** Data listing follows **

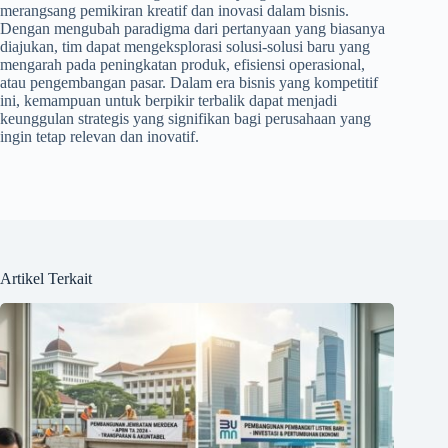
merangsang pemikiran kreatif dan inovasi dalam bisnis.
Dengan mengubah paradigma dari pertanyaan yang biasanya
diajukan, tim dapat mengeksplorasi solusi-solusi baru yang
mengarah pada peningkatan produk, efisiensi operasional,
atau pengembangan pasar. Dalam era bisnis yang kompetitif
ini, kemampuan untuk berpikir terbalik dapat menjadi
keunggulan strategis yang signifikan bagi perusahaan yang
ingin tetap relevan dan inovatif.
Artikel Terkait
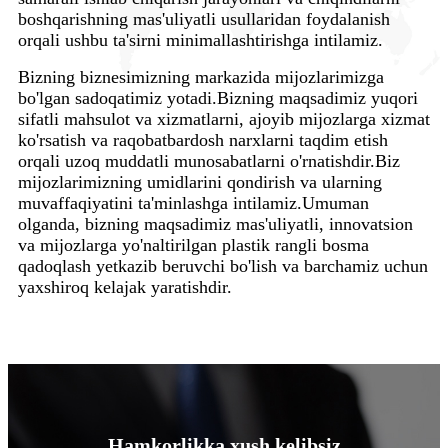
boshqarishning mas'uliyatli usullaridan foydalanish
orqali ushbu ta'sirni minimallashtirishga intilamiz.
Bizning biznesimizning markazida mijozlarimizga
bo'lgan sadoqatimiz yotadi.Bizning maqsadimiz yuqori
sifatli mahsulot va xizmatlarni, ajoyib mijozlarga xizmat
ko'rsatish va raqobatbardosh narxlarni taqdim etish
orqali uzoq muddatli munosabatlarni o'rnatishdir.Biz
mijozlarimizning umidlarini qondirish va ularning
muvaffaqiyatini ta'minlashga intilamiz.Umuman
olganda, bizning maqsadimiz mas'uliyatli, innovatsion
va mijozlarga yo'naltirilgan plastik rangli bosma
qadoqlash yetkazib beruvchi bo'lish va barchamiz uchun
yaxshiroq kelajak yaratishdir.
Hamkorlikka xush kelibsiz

** End of Data listing **
** Data listing follows **

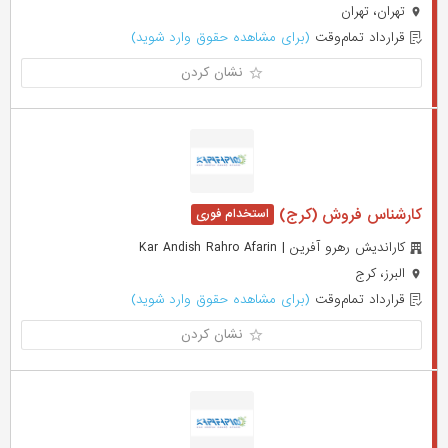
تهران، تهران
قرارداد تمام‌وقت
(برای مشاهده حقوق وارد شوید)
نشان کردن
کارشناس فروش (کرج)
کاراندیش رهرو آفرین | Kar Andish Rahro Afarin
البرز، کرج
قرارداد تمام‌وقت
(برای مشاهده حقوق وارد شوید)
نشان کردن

** End of Data listing **

> [Exercise]
Starting with the line with "orqali uzoq muddatli" above and going on through the line with "Hamkorlikka xush kelibsiz", transcribe every line exactly, both ends included, and add nothing.

> [Task answer]
orqali uzoq muddatli munosabatlarni o'rnatishdir.Biz
mijozlarimizning umidlarini qondirish va ularning
muvaffaqiyatini ta'minlashga intilamiz.Umuman
olganda, bizning maqsadimiz mas'uliyatli, innovatsion
va mijozlarga yo'naltirilgan plastik rangli bosma
qadoqlash yetkazib beruvchi bo'lish va barchamiz uchun
yaxshiroq kelajak yaratishdir.
Hamkorlikka xush kelibsiz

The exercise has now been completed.